Variations in the potassium voltage-gated channel subfamily E regulatory subunit 1 gene associated with noise-induced hearing loss in the Chinese population.

Abstract

Noise-induced hearing loss (NIHL) is one of the most common occupational health risks in industrialized countries. It has been recognized to result from interactions between genetic and environmental factors. This study investigated the influence of genetic mutations in the potassium voltage-gated channel subfamily E regulatory subunit 1 (KCNE1) gene on susceptibility to NIHL. A total of 2689 industrial workers in eastern China were recruited to participate. Three single-nucleotide polymorphisms (SNPs) of KCNE1 were genotyped in noise-exposed workers who were classified into 589 cases and 639 control individuals.

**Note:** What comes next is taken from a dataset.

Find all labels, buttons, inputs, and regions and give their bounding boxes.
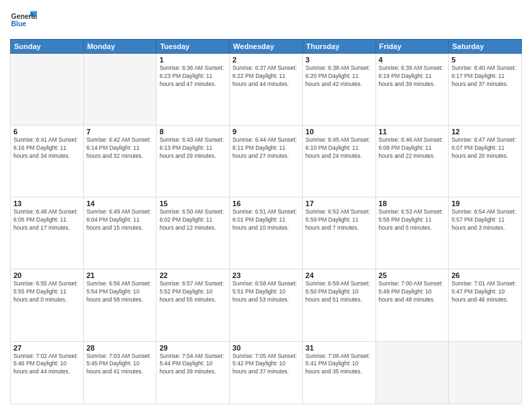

Then, main effects of the genotypes and their interactions with environmental factors were evaluated. Results showed that the rs3453 C allele located in KCNE1 3'-UTR region and the rs1805127 G allele in the encoding region were associated with increased risk of NIHL in the Chinese population. There is an association between TAA, TAG, and other (CAA/CGA) haplotypes (rs3453-rs11702354-rs1805127) and increased risk of NIHL with OR = 1.33, 1.43, and 2.93 (P = 0.022, 0.017, and 0.001 respectively) compared with CGG group. Results also showed a significant interaction between rs3453, rs1805127, and high-temperature exposure (P = 0.0002, adjusted OR = 1.85). The cellular evidence indicated that polymorphisms rs3453 and rs1805127 may play key roles in hearing loss through affecting KCNE1 expressions by the way of microRNA and protein respectively. The further animal study is still needed to confirm these mechanisms. KCNE1 rs3453 and rs1805127 may have a potential as biomarkers for screening the susceptibility to NIHL.